= Exercise aim =
Search the records for the string "project". Copy each line where it occurs.

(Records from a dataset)
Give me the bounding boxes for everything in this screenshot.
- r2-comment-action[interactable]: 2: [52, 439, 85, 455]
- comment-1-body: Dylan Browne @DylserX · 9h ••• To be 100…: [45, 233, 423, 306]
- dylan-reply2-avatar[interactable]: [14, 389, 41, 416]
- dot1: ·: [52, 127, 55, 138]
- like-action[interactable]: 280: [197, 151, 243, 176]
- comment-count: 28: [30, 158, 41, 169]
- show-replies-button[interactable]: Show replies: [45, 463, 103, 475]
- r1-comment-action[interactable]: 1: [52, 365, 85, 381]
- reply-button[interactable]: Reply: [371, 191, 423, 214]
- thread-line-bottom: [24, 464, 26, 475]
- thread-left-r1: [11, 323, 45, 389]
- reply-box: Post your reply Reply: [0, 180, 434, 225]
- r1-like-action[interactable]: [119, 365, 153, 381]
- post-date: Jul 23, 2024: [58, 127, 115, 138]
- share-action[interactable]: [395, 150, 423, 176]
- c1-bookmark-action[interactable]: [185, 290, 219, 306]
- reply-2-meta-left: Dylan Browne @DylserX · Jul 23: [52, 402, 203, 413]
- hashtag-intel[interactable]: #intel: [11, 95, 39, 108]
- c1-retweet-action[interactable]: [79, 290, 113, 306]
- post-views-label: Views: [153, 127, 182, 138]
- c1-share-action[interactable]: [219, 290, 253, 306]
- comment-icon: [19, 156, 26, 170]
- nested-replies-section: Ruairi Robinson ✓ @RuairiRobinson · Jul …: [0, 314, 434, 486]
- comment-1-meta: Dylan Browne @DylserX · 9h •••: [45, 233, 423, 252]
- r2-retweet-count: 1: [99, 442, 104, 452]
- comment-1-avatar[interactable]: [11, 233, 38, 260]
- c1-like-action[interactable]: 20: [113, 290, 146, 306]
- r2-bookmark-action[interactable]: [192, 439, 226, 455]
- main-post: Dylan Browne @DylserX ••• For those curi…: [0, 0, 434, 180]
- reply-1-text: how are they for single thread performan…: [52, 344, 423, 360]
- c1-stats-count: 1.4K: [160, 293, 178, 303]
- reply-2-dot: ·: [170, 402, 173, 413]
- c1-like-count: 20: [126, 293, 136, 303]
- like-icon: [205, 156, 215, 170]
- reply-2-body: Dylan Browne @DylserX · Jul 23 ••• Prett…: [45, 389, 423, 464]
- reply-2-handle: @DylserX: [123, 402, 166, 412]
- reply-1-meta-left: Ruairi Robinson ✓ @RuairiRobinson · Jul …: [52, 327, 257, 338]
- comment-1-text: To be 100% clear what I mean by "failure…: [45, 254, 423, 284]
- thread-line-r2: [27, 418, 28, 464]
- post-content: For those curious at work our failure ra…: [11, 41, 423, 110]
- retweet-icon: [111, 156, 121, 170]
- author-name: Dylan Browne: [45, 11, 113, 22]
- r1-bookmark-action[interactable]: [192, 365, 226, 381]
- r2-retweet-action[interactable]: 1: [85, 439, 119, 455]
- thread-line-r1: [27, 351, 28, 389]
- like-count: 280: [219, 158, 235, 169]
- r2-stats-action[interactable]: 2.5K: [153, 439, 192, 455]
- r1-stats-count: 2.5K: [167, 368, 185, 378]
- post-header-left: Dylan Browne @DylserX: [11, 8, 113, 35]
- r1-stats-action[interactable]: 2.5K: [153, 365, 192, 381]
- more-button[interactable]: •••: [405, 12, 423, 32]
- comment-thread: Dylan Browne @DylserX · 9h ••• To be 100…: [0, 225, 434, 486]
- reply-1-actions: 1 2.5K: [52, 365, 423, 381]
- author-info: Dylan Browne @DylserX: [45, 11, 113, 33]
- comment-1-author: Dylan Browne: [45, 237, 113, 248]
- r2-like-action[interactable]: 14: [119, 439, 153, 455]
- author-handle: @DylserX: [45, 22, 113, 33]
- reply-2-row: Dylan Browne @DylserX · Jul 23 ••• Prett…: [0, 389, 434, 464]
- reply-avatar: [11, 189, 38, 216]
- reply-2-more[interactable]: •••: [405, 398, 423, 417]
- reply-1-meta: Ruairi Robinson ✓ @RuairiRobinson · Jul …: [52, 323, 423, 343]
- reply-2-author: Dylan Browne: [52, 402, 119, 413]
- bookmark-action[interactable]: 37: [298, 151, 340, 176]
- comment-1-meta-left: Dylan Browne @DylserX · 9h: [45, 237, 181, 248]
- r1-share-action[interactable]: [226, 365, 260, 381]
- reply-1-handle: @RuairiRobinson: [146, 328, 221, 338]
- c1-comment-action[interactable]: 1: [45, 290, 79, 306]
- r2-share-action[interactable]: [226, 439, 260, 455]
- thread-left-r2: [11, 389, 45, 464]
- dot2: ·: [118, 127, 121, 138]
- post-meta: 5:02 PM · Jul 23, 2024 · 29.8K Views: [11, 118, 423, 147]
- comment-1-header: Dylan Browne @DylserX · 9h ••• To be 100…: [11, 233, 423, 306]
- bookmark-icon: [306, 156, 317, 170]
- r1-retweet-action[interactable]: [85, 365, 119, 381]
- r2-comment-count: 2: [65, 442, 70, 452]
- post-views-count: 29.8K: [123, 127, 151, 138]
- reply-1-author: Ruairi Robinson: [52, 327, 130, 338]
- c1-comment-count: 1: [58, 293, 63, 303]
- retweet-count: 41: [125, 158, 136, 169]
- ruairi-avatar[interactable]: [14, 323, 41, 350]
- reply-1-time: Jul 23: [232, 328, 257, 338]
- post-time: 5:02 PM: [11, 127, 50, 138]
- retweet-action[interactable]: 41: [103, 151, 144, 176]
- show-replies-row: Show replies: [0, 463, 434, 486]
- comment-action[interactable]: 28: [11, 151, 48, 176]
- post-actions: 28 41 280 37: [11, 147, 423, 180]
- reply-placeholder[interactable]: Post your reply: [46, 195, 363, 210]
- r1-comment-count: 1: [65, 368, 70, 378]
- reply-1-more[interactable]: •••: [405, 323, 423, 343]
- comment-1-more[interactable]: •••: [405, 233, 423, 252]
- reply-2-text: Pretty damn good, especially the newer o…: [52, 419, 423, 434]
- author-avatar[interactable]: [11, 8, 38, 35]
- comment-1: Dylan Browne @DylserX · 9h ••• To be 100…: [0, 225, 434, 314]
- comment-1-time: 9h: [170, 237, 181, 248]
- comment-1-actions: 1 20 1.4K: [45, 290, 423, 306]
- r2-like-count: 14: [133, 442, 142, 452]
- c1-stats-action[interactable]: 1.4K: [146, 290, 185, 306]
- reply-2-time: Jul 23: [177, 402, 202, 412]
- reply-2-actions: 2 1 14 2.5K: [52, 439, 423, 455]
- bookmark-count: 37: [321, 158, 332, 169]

* * *

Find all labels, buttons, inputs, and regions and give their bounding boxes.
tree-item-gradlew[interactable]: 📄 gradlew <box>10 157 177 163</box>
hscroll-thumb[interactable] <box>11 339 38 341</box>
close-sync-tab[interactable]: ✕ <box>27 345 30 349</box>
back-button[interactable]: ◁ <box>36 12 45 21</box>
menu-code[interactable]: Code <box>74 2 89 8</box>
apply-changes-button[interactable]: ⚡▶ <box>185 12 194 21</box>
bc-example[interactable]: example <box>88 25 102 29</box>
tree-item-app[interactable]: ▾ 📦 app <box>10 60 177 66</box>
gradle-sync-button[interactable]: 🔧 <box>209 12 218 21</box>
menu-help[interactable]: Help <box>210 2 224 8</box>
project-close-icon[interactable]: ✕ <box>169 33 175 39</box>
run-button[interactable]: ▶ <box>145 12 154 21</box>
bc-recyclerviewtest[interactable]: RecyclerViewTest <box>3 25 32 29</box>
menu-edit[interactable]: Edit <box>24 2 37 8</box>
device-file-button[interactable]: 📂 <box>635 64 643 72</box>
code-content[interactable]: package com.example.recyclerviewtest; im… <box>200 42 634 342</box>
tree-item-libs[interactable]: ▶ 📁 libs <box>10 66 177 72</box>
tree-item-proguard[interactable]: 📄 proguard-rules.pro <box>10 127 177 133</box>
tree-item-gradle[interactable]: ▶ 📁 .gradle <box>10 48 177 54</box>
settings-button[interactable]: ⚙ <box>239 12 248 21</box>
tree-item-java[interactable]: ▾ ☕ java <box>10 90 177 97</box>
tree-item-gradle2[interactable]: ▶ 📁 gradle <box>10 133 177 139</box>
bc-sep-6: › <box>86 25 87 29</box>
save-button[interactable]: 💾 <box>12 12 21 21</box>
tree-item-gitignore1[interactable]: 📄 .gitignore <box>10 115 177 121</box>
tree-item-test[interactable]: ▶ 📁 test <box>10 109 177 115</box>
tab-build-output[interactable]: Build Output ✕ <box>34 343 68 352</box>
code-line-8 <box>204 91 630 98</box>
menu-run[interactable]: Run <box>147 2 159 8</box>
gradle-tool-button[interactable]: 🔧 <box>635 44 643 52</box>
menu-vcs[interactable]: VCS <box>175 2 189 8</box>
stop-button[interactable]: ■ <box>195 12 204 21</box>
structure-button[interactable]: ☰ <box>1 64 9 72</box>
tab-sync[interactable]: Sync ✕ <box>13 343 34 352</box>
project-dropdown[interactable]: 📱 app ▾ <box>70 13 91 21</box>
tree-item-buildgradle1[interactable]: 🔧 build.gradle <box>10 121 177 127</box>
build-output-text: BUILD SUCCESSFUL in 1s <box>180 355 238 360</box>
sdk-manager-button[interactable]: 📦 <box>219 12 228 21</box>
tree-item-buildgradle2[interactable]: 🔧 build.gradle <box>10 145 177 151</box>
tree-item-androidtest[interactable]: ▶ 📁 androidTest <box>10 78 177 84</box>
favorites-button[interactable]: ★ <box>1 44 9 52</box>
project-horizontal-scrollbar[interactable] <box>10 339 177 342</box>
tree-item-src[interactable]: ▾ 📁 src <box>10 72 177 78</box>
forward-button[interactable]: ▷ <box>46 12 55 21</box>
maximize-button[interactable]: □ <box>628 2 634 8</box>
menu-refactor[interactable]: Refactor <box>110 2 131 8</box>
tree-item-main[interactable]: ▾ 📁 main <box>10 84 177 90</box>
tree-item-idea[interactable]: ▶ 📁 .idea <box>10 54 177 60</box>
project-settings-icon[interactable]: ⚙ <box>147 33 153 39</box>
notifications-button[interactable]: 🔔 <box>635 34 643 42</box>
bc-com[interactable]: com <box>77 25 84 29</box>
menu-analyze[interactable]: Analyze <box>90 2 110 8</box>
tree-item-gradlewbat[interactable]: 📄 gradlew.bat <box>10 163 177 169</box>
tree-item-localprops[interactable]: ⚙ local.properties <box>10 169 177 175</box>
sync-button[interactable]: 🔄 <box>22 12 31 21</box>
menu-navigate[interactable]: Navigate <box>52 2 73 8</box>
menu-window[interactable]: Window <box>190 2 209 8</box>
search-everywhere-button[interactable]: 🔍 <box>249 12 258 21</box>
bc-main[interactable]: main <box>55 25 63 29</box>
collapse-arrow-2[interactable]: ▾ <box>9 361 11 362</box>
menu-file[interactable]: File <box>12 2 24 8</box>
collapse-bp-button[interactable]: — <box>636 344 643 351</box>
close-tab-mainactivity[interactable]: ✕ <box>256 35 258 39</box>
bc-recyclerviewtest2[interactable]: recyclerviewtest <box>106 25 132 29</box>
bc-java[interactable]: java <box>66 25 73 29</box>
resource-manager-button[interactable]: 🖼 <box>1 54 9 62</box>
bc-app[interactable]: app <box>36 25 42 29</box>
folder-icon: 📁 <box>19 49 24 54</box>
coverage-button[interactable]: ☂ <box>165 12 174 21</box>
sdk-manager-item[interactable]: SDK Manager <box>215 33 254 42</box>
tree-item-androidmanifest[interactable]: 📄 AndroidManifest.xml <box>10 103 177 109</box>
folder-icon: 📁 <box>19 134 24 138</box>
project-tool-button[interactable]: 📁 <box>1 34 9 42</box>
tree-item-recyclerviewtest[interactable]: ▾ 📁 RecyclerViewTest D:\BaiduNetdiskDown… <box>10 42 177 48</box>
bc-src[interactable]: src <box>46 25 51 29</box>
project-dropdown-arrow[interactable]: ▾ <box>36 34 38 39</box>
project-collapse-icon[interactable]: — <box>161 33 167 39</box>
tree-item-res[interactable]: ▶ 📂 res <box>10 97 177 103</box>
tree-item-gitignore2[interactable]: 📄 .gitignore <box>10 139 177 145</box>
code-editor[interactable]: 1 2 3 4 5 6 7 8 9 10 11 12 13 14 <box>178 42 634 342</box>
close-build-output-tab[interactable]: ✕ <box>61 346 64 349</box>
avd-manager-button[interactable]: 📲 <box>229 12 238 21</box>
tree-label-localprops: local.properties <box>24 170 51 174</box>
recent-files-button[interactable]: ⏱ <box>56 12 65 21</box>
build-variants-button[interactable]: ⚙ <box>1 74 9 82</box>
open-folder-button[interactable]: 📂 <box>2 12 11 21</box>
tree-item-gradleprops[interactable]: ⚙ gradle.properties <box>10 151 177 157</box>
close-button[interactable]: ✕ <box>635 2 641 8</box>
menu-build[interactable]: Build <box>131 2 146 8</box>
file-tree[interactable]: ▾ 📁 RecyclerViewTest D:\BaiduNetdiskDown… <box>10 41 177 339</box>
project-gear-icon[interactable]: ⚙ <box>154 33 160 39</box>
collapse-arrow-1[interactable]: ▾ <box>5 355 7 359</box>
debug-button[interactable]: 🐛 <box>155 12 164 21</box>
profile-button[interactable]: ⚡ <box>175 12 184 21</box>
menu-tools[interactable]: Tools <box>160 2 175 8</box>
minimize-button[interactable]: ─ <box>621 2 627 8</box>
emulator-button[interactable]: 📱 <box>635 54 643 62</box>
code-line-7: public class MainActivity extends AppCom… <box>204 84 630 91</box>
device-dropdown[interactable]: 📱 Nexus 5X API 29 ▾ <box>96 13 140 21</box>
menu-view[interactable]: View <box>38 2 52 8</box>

= Output for this task =
project-close-icon[interactable]: ✕ <box>169 33 175 39</box>
project-dropdown[interactable]: 📱 app ▾ <box>70 13 91 21</box>
project-horizontal-scrollbar[interactable] <box>10 339 177 342</box>
project-settings-icon[interactable]: ⚙ <box>147 33 153 39</box>
project-tool-button[interactable]: 📁 <box>1 34 9 42</box>
project-dropdown-arrow[interactable]: ▾ <box>36 34 38 39</box>
project-collapse-icon[interactable]: — <box>161 33 167 39</box>
project-gear-icon[interactable]: ⚙ <box>154 33 160 39</box>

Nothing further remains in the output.